By 2010–2019, most of the scholars from European countries had tightened their collaboration with European colleagues. As a result, the larger European cluster grew to include 20 nodes; up from 12 in the previous decade, and now also comprising three non-European countries (Qatar, Jordan and Venezuela). The top-three countries for connection, authority and centrality within the main European cluster—Germany, Switzerland and Italy—were also among the top-10 most connected countries of the broader network of international collaborations. France was among the top-10 for most centrality indicators, although not for degree. In general, most countries within the European cluster were well connected within and outside of it; relatively less so were scholars in Slovenia, Lithuania and Bulgaria, as well as the three non-European countries.
The second European cluster also grew in size, from four to nine nodes. The four Scandinavian countries were joined by Belgium, Luxembourg, and the Netherlands—another well-connected and internationalised community of scholars—as well as Malta and Mozambique. While no longer a Scandinavian cluster, this was still a Northern European one. Malta was part of it because of some repeated collaborations between a few productive scholars with colleagues in the Netherlands, and Mozambique because of co-authored publications with scholars in Norway and Denmark.Footnote 11
The Northern European cluster was tightly connected internally as well as externally. Scholars based in the countries that were part of this cluster used to collaborate systematically with colleagues from other countries of the same group.
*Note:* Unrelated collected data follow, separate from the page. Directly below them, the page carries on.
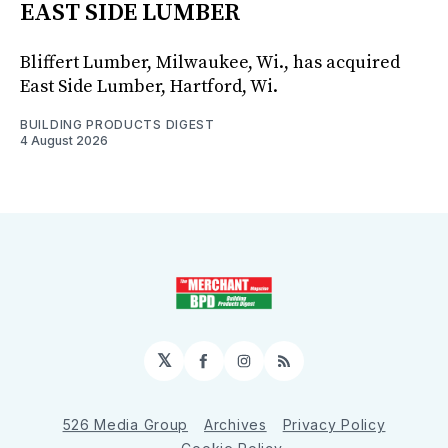
EAST SIDE LUMBER
Bliffert Lumber, Milwaukee, Wi., has acquired
East Side Lumber, Hartford, Wi.
BUILDING PRODUCTS DIGEST
4 August 2026
𝕏
Facebook
Instagram
RSS
526 Media Group
Archives
Privacy Policy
However, this was also a highly internationalised cluster—and a very successful one in terms of scientific production. Three countries—the Netherlands, Sweden, and Denmark—ranked among the world’s top-10 for degree and on most other indicators of centrality and authority. Belgium and Norway followed shortly after.
The Netherlands can be considered an exceptionally successful case. Despite its small size, it ranked fourth globally on most indicators; after the US, the UK and Germany but before Italy, Canada, Australia, or France. Although to a slightly smaller degree, Switzerland, Sweden, Denmark, Belgium and Norway are comparable cases of relatively small but extremely productive and internationalised political science communities. All of them, except Switzerland, were part of the Northern European cluster.